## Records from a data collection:
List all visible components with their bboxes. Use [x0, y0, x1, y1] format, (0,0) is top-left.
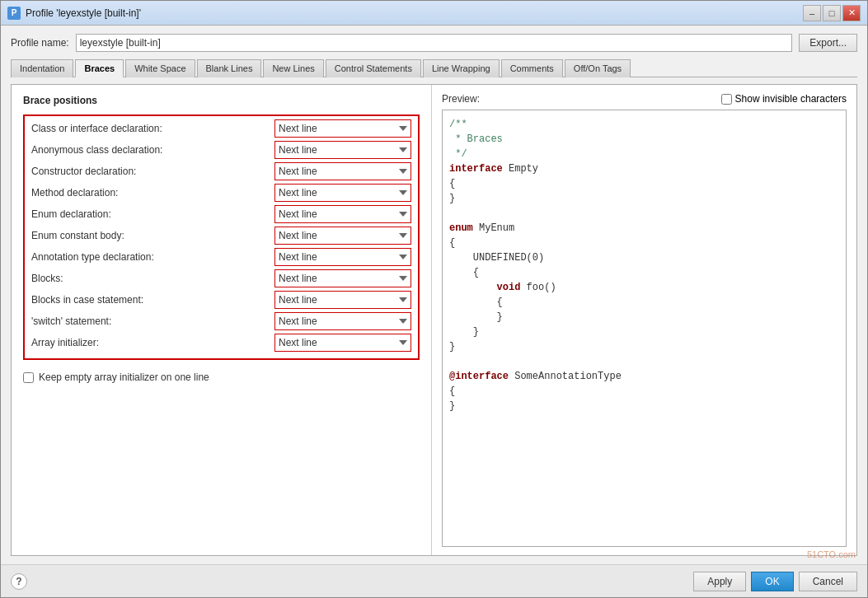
ok-button[interactable]: OK: [751, 572, 793, 591]
label-class-declaration: Class or interface declaration:: [31, 123, 268, 134]
window-icon: P: [7, 7, 21, 20]
left-panel: Brace positions Class or interface decla…: [12, 85, 432, 555]
select-method[interactable]: Next line Same line Next line indented: [274, 184, 411, 202]
cancel-button[interactable]: Cancel: [799, 572, 857, 591]
show-invisible-checkbox[interactable]: [721, 94, 732, 105]
tab-indentation[interactable]: Indentation: [11, 59, 73, 77]
form-row-5: Enum constant body: Next line Same line …: [31, 227, 411, 245]
label-constructor: Constructor declaration:: [31, 166, 268, 177]
select-constructor[interactable]: Next line Same line Next line indented: [274, 162, 411, 180]
select-blocks[interactable]: Next line Same line Next line indented: [274, 269, 411, 287]
section-title: Brace positions: [23, 95, 420, 106]
form-row-2: Constructor declaration: Next line Same …: [31, 162, 411, 180]
bottom-buttons: Apply OK Cancel: [693, 572, 857, 591]
right-panel: Preview: Show invisible characters /** *…: [432, 85, 856, 555]
form-row-0: Class or interface declaration: Next lin…: [31, 119, 411, 138]
label-array: Array initializer:: [31, 337, 268, 348]
content-area: Profile name: Export... Indentation Brac…: [1, 26, 867, 564]
label-method: Method declaration:: [31, 187, 268, 199]
tab-new-lines[interactable]: New Lines: [263, 59, 323, 77]
title-bar: P Profile 'leyexstyle [built-in]' – □ ✕: [1, 1, 867, 26]
form-row-10: Array initializer: Next line Same line N…: [31, 334, 411, 352]
code-content: /** * Braces */ interface Empty { } enum…: [449, 117, 839, 413]
tab-off-on-tags[interactable]: Off/On Tags: [565, 59, 631, 77]
main-area: Brace positions Class or interface decla…: [11, 84, 857, 556]
form-row-6: Annotation type declaration: Next line S…: [31, 248, 411, 266]
tab-line-wrapping[interactable]: Line Wrapping: [423, 59, 500, 77]
select-annotation[interactable]: Next line Same line Next line indented: [274, 248, 411, 266]
tab-control-statements[interactable]: Control Statements: [326, 59, 421, 77]
label-anonymous-class: Anonymous class declaration:: [31, 144, 268, 156]
help-button[interactable]: ?: [11, 573, 27, 590]
export-button[interactable]: Export...: [799, 34, 857, 52]
window-title: Profile 'leyexstyle [built-in]': [26, 7, 141, 19]
watermark: 51CTO.com: [807, 549, 856, 559]
form-row-4: Enum declaration: Next line Same line Ne…: [31, 205, 411, 223]
show-invisible-label: Show invisible characters: [735, 93, 847, 105]
form-row-8: Blocks in case statement: Next line Same…: [31, 291, 411, 309]
apply-button[interactable]: Apply: [693, 572, 746, 591]
select-class-declaration[interactable]: Next line Same line Next line indented: [274, 119, 411, 138]
label-annotation: Annotation type declaration:: [31, 251, 268, 263]
profile-name-input[interactable]: [76, 34, 793, 52]
profile-row: Profile name: Export...: [11, 34, 857, 52]
keep-empty-label: Keep empty array initializer on one line: [39, 371, 209, 383]
brace-positions-group: Class or interface declaration: Next lin…: [23, 114, 420, 360]
close-button[interactable]: ✕: [842, 5, 861, 21]
tab-blank-lines[interactable]: Blank Lines: [197, 59, 262, 77]
label-switch: 'switch' statement:: [31, 315, 268, 327]
label-blocks-case: Blocks in case statement:: [31, 294, 268, 306]
profile-name-label: Profile name:: [11, 37, 69, 49]
select-enum[interactable]: Next line Same line Next line indented: [274, 205, 411, 223]
title-bar-left: P Profile 'leyexstyle [built-in]': [7, 7, 141, 20]
select-anonymous-class[interactable]: Next line Same line Next line indented: [274, 141, 411, 159]
keep-empty-checkbox[interactable]: [23, 372, 34, 383]
preview-header: Preview: Show invisible characters: [442, 93, 847, 105]
preview-code: /** * Braces */ interface Empty { } enum…: [442, 110, 847, 547]
minimize-button[interactable]: –: [803, 5, 821, 21]
preview-label: Preview:: [442, 93, 480, 105]
form-row-9: 'switch' statement: Next line Same line …: [31, 312, 411, 330]
select-enum-constant[interactable]: Next line Same line Next line indented: [274, 227, 411, 245]
form-row-7: Blocks: Next line Same line Next line in…: [31, 269, 411, 287]
title-controls: – □ ✕: [803, 5, 861, 21]
show-invisible-row: Show invisible characters: [721, 93, 847, 105]
select-switch[interactable]: Next line Same line Next line indented: [274, 312, 411, 330]
tab-comments[interactable]: Comments: [501, 59, 563, 77]
tabs-bar: Indentation Braces White Space Blank Lin…: [11, 58, 857, 77]
main-window: P Profile 'leyexstyle [built-in]' – □ ✕ …: [0, 0, 868, 598]
form-row-1: Anonymous class declaration: Next line S…: [31, 141, 411, 159]
tab-braces[interactable]: Braces: [75, 59, 124, 77]
select-array[interactable]: Next line Same line Next line indented: [274, 334, 411, 352]
label-blocks: Blocks:: [31, 273, 268, 284]
select-blocks-case[interactable]: Next line Same line Next line indented: [274, 291, 411, 309]
checkbox-row: Keep empty array initializer on one line: [23, 371, 420, 383]
form-row-3: Method declaration: Next line Same line …: [31, 184, 411, 202]
label-enum: Enum declaration:: [31, 208, 268, 220]
label-enum-constant: Enum constant body:: [31, 230, 268, 241]
maximize-button[interactable]: □: [823, 5, 841, 21]
bottom-bar: ? Apply OK Cancel: [1, 564, 867, 597]
tab-whitespace[interactable]: White Space: [125, 59, 195, 77]
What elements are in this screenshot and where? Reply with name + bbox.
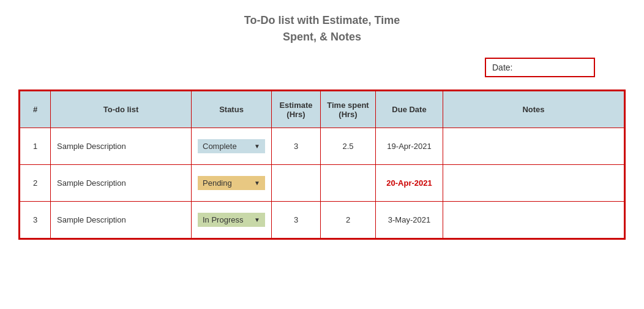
- status-dropdown[interactable]: Complete▼: [198, 139, 265, 153]
- todo-table-wrapper: # To-do list Status Estimate (Hrs) Time …: [18, 90, 626, 240]
- cell-estimate: 3: [272, 202, 321, 238]
- cell-notes: [443, 165, 624, 202]
- page-title: To-Do list with Estimate, Time Spent, & …: [12, 12, 632, 45]
- cell-num: 1: [20, 128, 51, 165]
- table-header-row: # To-do list Status Estimate (Hrs) Time …: [20, 91, 624, 128]
- cell-notes: [443, 202, 624, 238]
- cell-num: 3: [20, 202, 51, 238]
- status-label: Pending: [203, 178, 232, 188]
- cell-duedate: 19-Apr-2021: [376, 128, 443, 165]
- header-estimate: Estimate (Hrs): [272, 91, 321, 128]
- cell-num: 2: [20, 165, 51, 202]
- date-label: Date:: [492, 63, 512, 72]
- cell-duedate: 20-Apr-2021: [376, 165, 443, 202]
- chevron-down-icon: ▼: [254, 180, 260, 186]
- cell-status[interactable]: Complete▼: [192, 128, 272, 165]
- cell-timespent: 2.5: [321, 128, 376, 165]
- cell-status[interactable]: In Progress▼: [192, 202, 272, 238]
- cell-timespent: 2: [321, 202, 376, 238]
- status-dropdown[interactable]: In Progress▼: [198, 213, 265, 227]
- table-row: 3Sample DescriptionIn Progress▼323-May-2…: [20, 202, 624, 238]
- date-box: Date:: [485, 58, 595, 77]
- table-row: 2Sample DescriptionPending▼20-Apr-2021: [20, 165, 624, 202]
- cell-status[interactable]: Pending▼: [192, 165, 272, 202]
- cell-notes: [443, 128, 624, 165]
- chevron-down-icon: ▼: [254, 143, 260, 150]
- cell-timespent: [321, 165, 376, 202]
- todo-table: # To-do list Status Estimate (Hrs) Time …: [20, 91, 624, 238]
- cell-duedate: 3-May-2021: [376, 202, 443, 238]
- header-timespent: Time spent (Hrs): [321, 91, 376, 128]
- table-row: 1Sample DescriptionComplete▼32.519-Apr-2…: [20, 128, 624, 165]
- cell-description: Sample Description: [51, 202, 192, 238]
- chevron-down-icon: ▼: [254, 216, 260, 223]
- cell-estimate: [272, 165, 321, 202]
- status-label: In Progress: [203, 215, 243, 224]
- cell-description: Sample Description: [51, 165, 192, 202]
- header-notes: Notes: [443, 91, 624, 128]
- header-num: #: [20, 91, 51, 128]
- status-label: Complete: [203, 142, 237, 151]
- status-dropdown[interactable]: Pending▼: [198, 176, 265, 190]
- header-duedate: Due Date: [376, 91, 443, 128]
- cell-estimate: 3: [272, 128, 321, 165]
- cell-description: Sample Description: [51, 128, 192, 165]
- header-status: Status: [192, 91, 272, 128]
- header-todo: To-do list: [51, 91, 192, 128]
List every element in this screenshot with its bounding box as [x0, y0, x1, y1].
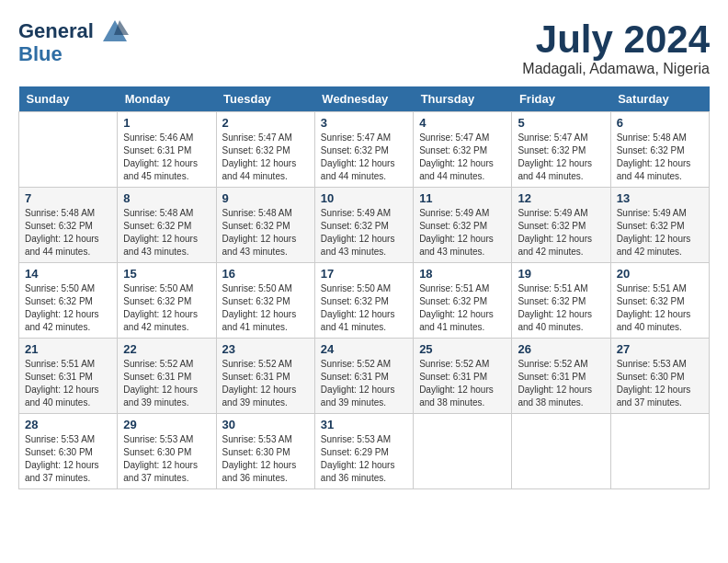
day-number: 1 — [123, 116, 210, 130]
cell-info: Sunrise: 5:53 AM Sunset: 6:30 PM Dayligh… — [25, 433, 111, 485]
cell-info: Sunrise: 5:50 AM Sunset: 6:32 PM Dayligh… — [321, 282, 407, 334]
cell-info: Sunrise: 5:50 AM Sunset: 6:32 PM Dayligh… — [222, 282, 309, 334]
cell-info: Sunrise: 5:48 AM Sunset: 6:32 PM Dayligh… — [617, 132, 703, 183]
calendar-table: SundayMondayTuesdayWednesdayThursdayFrid… — [18, 86, 710, 489]
cell-info: Sunrise: 5:47 AM Sunset: 6:32 PM Dayligh… — [419, 132, 506, 183]
day-number: 22 — [123, 342, 210, 356]
calendar-cell: 17Sunrise: 5:50 AM Sunset: 6:32 PM Dayli… — [314, 263, 413, 339]
day-number: 27 — [617, 342, 703, 356]
cell-info: Sunrise: 5:53 AM Sunset: 6:29 PM Dayligh… — [321, 433, 407, 485]
calendar-cell: 21Sunrise: 5:51 AM Sunset: 6:31 PM Dayli… — [19, 339, 118, 414]
column-header-wednesday: Wednesday — [314, 86, 413, 112]
calendar-cell: 26Sunrise: 5:52 AM Sunset: 6:31 PM Dayli… — [512, 339, 610, 414]
calendar-week-row: 21Sunrise: 5:51 AM Sunset: 6:31 PM Dayli… — [19, 339, 710, 414]
cell-info: Sunrise: 5:49 AM Sunset: 6:32 PM Dayligh… — [321, 207, 407, 259]
cell-info: Sunrise: 5:49 AM Sunset: 6:32 PM Dayligh… — [518, 207, 604, 259]
calendar-cell — [19, 112, 118, 188]
cell-info: Sunrise: 5:51 AM Sunset: 6:31 PM Dayligh… — [25, 358, 111, 409]
day-number: 31 — [321, 418, 407, 431]
day-number: 26 — [518, 342, 604, 356]
cell-info: Sunrise: 5:48 AM Sunset: 6:32 PM Dayligh… — [222, 207, 309, 259]
calendar-cell: 6Sunrise: 5:48 AM Sunset: 6:32 PM Daylig… — [610, 112, 709, 188]
title-area: July 2024 Madagali, Adamawa, Nigeria — [522, 18, 710, 77]
calendar-cell: 3Sunrise: 5:47 AM Sunset: 6:32 PM Daylig… — [314, 112, 413, 188]
day-number: 20 — [617, 267, 703, 281]
calendar-cell: 22Sunrise: 5:52 AM Sunset: 6:31 PM Dayli… — [118, 339, 216, 414]
cell-info: Sunrise: 5:52 AM Sunset: 6:31 PM Dayligh… — [518, 358, 604, 409]
day-number: 21 — [25, 342, 111, 356]
day-number: 30 — [222, 418, 309, 431]
cell-info: Sunrise: 5:47 AM Sunset: 6:32 PM Dayligh… — [222, 132, 309, 183]
calendar-cell: 5Sunrise: 5:47 AM Sunset: 6:32 PM Daylig… — [512, 112, 610, 188]
calendar-cell: 9Sunrise: 5:48 AM Sunset: 6:32 PM Daylig… — [216, 188, 314, 263]
cell-info: Sunrise: 5:52 AM Sunset: 6:31 PM Dayligh… — [321, 358, 407, 409]
cell-info: Sunrise: 5:50 AM Sunset: 6:32 PM Dayligh… — [25, 282, 111, 334]
calendar-week-row: 14Sunrise: 5:50 AM Sunset: 6:32 PM Dayli… — [19, 263, 710, 339]
day-number: 12 — [518, 191, 604, 205]
cell-info: Sunrise: 5:47 AM Sunset: 6:32 PM Dayligh… — [518, 132, 604, 183]
day-number: 7 — [25, 191, 111, 205]
day-number: 25 — [419, 342, 506, 356]
calendar-header-row: SundayMondayTuesdayWednesdayThursdayFrid… — [19, 86, 710, 112]
day-number: 24 — [321, 342, 407, 356]
day-number: 23 — [222, 342, 309, 356]
calendar-week-row: 1Sunrise: 5:46 AM Sunset: 6:31 PM Daylig… — [19, 112, 710, 188]
calendar-cell: 18Sunrise: 5:51 AM Sunset: 6:32 PM Dayli… — [414, 263, 512, 339]
column-header-sunday: Sunday — [19, 86, 118, 112]
page-header: General Blue July 2024 Madagali, Adamawa… — [18, 18, 710, 77]
calendar-cell: 28Sunrise: 5:53 AM Sunset: 6:30 PM Dayli… — [19, 414, 118, 489]
column-header-friday: Friday — [512, 86, 610, 112]
day-number: 18 — [419, 267, 506, 281]
cell-info: Sunrise: 5:51 AM Sunset: 6:32 PM Dayligh… — [518, 282, 604, 334]
calendar-cell: 4Sunrise: 5:47 AM Sunset: 6:32 PM Daylig… — [414, 112, 512, 188]
day-number: 13 — [617, 191, 703, 205]
calendar-cell: 24Sunrise: 5:52 AM Sunset: 6:31 PM Dayli… — [314, 339, 413, 414]
day-number: 9 — [222, 191, 309, 205]
calendar-cell — [512, 414, 610, 489]
day-number: 10 — [321, 191, 407, 205]
day-number: 5 — [518, 116, 604, 130]
calendar-cell: 2Sunrise: 5:47 AM Sunset: 6:32 PM Daylig… — [216, 112, 314, 188]
day-number: 14 — [25, 267, 111, 281]
cell-info: Sunrise: 5:47 AM Sunset: 6:32 PM Dayligh… — [321, 132, 407, 183]
day-number: 17 — [321, 267, 407, 281]
calendar-cell: 14Sunrise: 5:50 AM Sunset: 6:32 PM Dayli… — [19, 263, 118, 339]
logo-line1: General — [18, 19, 94, 42]
calendar-cell — [414, 414, 512, 489]
cell-info: Sunrise: 5:49 AM Sunset: 6:32 PM Dayligh… — [419, 207, 506, 259]
day-number: 19 — [518, 267, 604, 281]
day-number: 29 — [123, 418, 210, 431]
cell-info: Sunrise: 5:46 AM Sunset: 6:31 PM Dayligh… — [123, 132, 210, 183]
day-number: 3 — [321, 116, 407, 130]
day-number: 6 — [617, 116, 703, 130]
day-number: 2 — [222, 116, 309, 130]
calendar-cell: 16Sunrise: 5:50 AM Sunset: 6:32 PM Dayli… — [216, 263, 314, 339]
calendar-cell: 30Sunrise: 5:53 AM Sunset: 6:30 PM Dayli… — [216, 414, 314, 489]
day-number: 8 — [123, 191, 210, 205]
logo: General Blue — [18, 18, 129, 66]
day-number: 4 — [419, 116, 506, 130]
cell-info: Sunrise: 5:53 AM Sunset: 6:30 PM Dayligh… — [617, 358, 703, 409]
cell-info: Sunrise: 5:52 AM Sunset: 6:31 PM Dayligh… — [222, 358, 309, 409]
column-header-thursday: Thursday — [414, 86, 512, 112]
calendar-cell: 20Sunrise: 5:51 AM Sunset: 6:32 PM Dayli… — [610, 263, 709, 339]
cell-info: Sunrise: 5:48 AM Sunset: 6:32 PM Dayligh… — [123, 207, 210, 259]
month-title: July 2024 — [522, 18, 710, 61]
cell-info: Sunrise: 5:53 AM Sunset: 6:30 PM Dayligh… — [123, 433, 210, 485]
day-number: 11 — [419, 191, 506, 205]
day-number: 15 — [123, 267, 210, 281]
calendar-cell: 1Sunrise: 5:46 AM Sunset: 6:31 PM Daylig… — [118, 112, 216, 188]
calendar-cell: 12Sunrise: 5:49 AM Sunset: 6:32 PM Dayli… — [512, 188, 610, 263]
day-number: 16 — [222, 267, 309, 281]
location: Madagali, Adamawa, Nigeria — [522, 61, 710, 77]
calendar-cell: 29Sunrise: 5:53 AM Sunset: 6:30 PM Dayli… — [118, 414, 216, 489]
day-number: 28 — [25, 418, 111, 431]
calendar-cell: 7Sunrise: 5:48 AM Sunset: 6:32 PM Daylig… — [19, 188, 118, 263]
calendar-cell: 10Sunrise: 5:49 AM Sunset: 6:32 PM Dayli… — [314, 188, 413, 263]
cell-info: Sunrise: 5:51 AM Sunset: 6:32 PM Dayligh… — [419, 282, 506, 334]
calendar-cell: 13Sunrise: 5:49 AM Sunset: 6:32 PM Dayli… — [610, 188, 709, 263]
logo-icon — [101, 18, 129, 46]
calendar-cell: 27Sunrise: 5:53 AM Sunset: 6:30 PM Dayli… — [610, 339, 709, 414]
calendar-week-row: 7Sunrise: 5:48 AM Sunset: 6:32 PM Daylig… — [19, 188, 710, 263]
calendar-cell: 15Sunrise: 5:50 AM Sunset: 6:32 PM Dayli… — [118, 263, 216, 339]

## AIM OF THE EXERCISE:
Search the data for "dropdown" and list every line in which it occurs.

## OUTPUT FOR THIS EXERCISE:
- status-dropdown[interactable]: Complete▼: [198, 139, 265, 153]
- status-dropdown[interactable]: In Progress▼: [198, 213, 265, 227]
- status-dropdown[interactable]: Pending▼: [198, 176, 265, 190]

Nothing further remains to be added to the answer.